§ **DATA SHOWN**:
------------------------------------------------------------
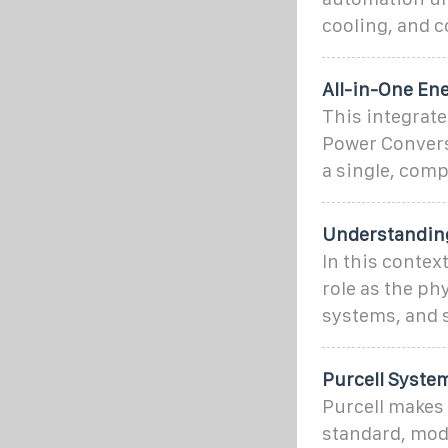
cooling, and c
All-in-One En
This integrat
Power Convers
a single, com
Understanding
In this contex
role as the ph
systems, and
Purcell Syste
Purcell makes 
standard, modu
------------------------------------------------------------
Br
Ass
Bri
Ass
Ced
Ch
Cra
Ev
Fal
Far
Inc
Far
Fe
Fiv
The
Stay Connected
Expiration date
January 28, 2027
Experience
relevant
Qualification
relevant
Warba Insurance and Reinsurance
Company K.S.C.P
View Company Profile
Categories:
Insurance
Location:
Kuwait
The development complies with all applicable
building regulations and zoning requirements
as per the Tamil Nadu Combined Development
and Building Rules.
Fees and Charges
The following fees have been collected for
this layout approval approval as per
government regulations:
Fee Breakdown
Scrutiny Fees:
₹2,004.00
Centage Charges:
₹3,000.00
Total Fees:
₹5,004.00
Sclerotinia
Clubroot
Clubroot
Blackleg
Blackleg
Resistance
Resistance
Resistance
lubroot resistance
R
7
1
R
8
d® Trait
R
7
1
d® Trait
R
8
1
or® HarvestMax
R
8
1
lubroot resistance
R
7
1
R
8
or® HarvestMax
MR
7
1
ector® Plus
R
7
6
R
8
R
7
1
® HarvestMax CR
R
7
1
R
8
------------------------------------------------------------
§ **TASK GOAL**:
Scan the records above for the string "regulations", then report every line that contains it.

§ **EXERCISE OUTPUT**:
building regulations and zoning requirements
government regulations:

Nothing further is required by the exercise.